POSITIVELY GOOD READS

The Help (2009)

by Kathryn Stockett

It took only two years for Kathryn Stockett’s first novel to be turned into a movie, so powerful is the story in The Help. Stockett, a native of Jackson, Mississippi, exposes the prejudices and ill treatment that members of Jackson’s affluent white society—in which she grew up—directed at their African American maids in the early 1960s.

The Help is a tale of courage on both sides of the color divide. It is a tale of crossing that divide at great risk to livelihood and well-being.

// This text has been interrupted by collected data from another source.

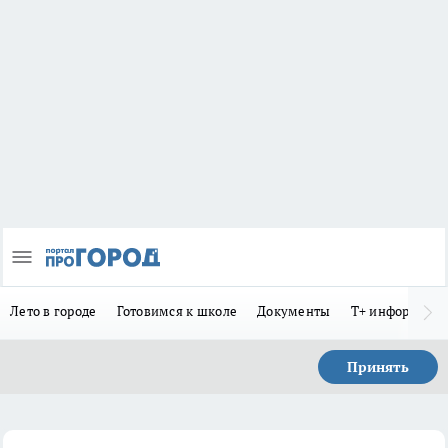
Лето в городе
Готовимся к школе
Документы
Т+ информиру
Принять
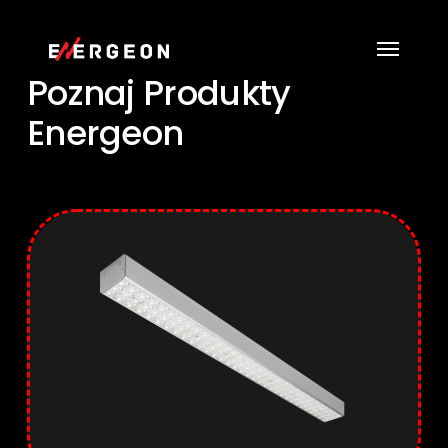
Skip
Menu
to
main
Poznaj Produkty
content
Energeon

Aibileen and Minny are featured among the maids who endure their sorry situation—Aibileen stoically and Minny with enough sauciness to get her fired from some households. Skeeter, a white recent college graduate, wants Aibileen, Minny, and their friends to tell her their stories for publication. She intends to keep identities anonymous, but of course too-specific details would be a giveaway, and Skeeter’s being seen meeting with the black women would be cause for suspicion. So everything is done on the sly, maintaining suspense about whether one of these characters whom we come to not only admire but love might get caught and bring the rest down with her. The consequences could be ruinous not only for future employability but also for life and limb. The maids’ most despicable employer—and Skeeter’s former friend—has her suspicions that the book is set in Jackson; readers are unlikely to forget the secret that keeps her silent.

Stockett’s characterizations could be more nuanced—the rich white women are hateful, the black maids heroic—and her book has been criticized for its focus on the single brave white woman. But if the book appeals mostly to whites, they’re the ones who need their eyes opened. If reading The Help reminds us of how far society has come in the half-century since the pre–Civil Rights era, the attention the book and the subsequent movie received may indicate how far we have to go yet.